Three Ways You Can Help with Wild Turkey Conservation

Three Ways You Can Help with Wild Turkey Conservation

Hunters like to throw around the word “conservation” or refer to themselves as “conservationists.” It’s great to recognize the role that hunting plays in the conservation of wildlife and wildlife habitat, but there’s a lot more to it than filling tags.

It’s sort of like calling yourself a babysitter for watching your own kids. It’s a responsibility that comes with parenting, and you’d be doing it anyway. Turkey hunters are no different. Yes, punching tags, completing hunter surveys, and registering harvest data help log and track invaluable information. However, there are other ways to actively contribute to turkey conservation that don’t involve pulling a trigger. To find out what more hunters can do, I spoke with The National Wild Turkey Federation’s (NWTF) Co-CEO Kurt Dyroff who oversees everything conservation. Here are three ways you can help support wild turkeys this spring.

Share the Resource

There are few things more exciting than hunting wild turkeys. Hearing that first gobble at daybreak makes my heart leap from my chest every time. It’s an incredible experience, and sharing the thrill of turkey hunting with a new hunter makes it even more enjoyable. Dyroff stressed the importance of recruiting new turkey hunters, as hunter participation numbers ( especially long-term hunters) have declined.

“Good conservation doesn’t stop with us,” Dyroff said. “We have to consider future generations if we want to create sustainable hunting opportunities. An easy way to help bring awareness is to introduce someone new to turkey hunting.”

Increasing competition on a limited resource might seem counterintuitive, but more hunters means more exposure for hunters to turkey conservation. Even at a base level, it means more funds from licenses and tags. But introducing a new hunter isn’t a one-and-done deal, and Dyroff stressed the importance of long-term hunter participation.

“It isn’t just recruiting new hunters,” he said. “We need to think long-term about how we can help new turkey hunters remain active.”

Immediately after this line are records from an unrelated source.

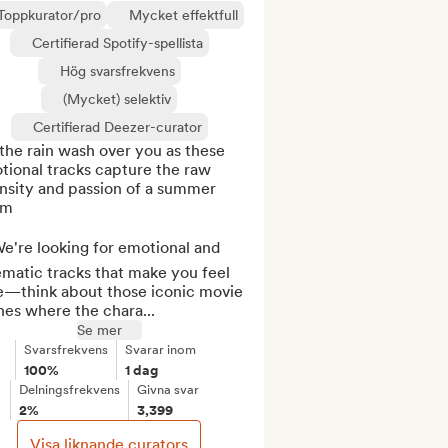
Toppkurator/pro
Mycket effektfull
Certifierad Spotify-spellista
Hög svarsfrekvens
(Mycket) selektiv
Certifierad Deezer-curator
the rain wash over you as these 
ional tracks capture the raw 
nsity and passion of a summer 
m

e're looking for emotional and 
matic tracks that make you feel 
ve—think about those iconic movie 
nes where the chara...
Se mer
Svarsfrekvens
Svarar inom
100%
1 dag
Delningsfrekvens
Givna svar
2%
3,399
Visa liknande curators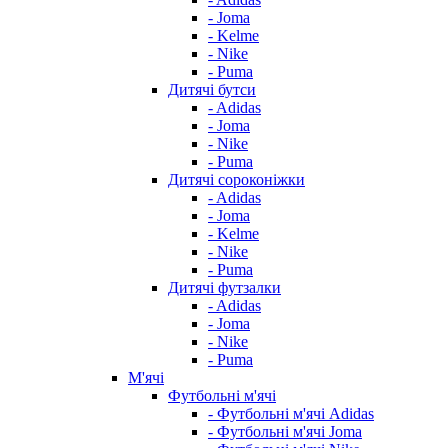
- Joma
- Kelme
- Nike
- Puma
Дитячі бутси
- Adidas
- Joma
- Nike
- Puma
Дитячі сороконіжки
- Adidas
- Joma
- Kelme
- Nike
- Puma
Дитячі футзалки
- Adidas
- Joma
- Nike
- Puma
М'ячі
Футбольні м'ячі
- Футбольні м'ячі Adidas
- Футбольні м'ячі Joma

Helping someone bag their first bird is great, but if you’re expecting them to go out and repeat that process after just one or two hunts, you’re not exactly setting them up for success. Sure, there’s a learning curve that comes with everything, but good mentoring can help someone avoid years of mistakes and foster a love for the sport.

Follow the Science

Anec-data can be useful sometimes, but mostly it clouds our judgement or blinds us to the true data. If you’ve spent your hunting career on just one or two different properties, it can be easy to make blanket statements that aren’t true.

Every year, regardless of hunter success rates or turkey population numbers, I always hear folks say, “turkeys just gobble less nowadays” or “must have had a bad hatch this year.” But if you’re basing this off your experience on one lease or highly pressured public ground, you’re not getting the full picture.

Rarely do I hear people say, “I guess we didn’t have enough early successional growth habitat,” or “must have been the lack of controlled burns.” It’s almost always tied to four or two-legged predators. On the flip side, you might have the issue of deciding which gobbler to chase on your property while your state as a whole has plummeting turkey numbers. In either case, it’s important to see what the numbers actually say.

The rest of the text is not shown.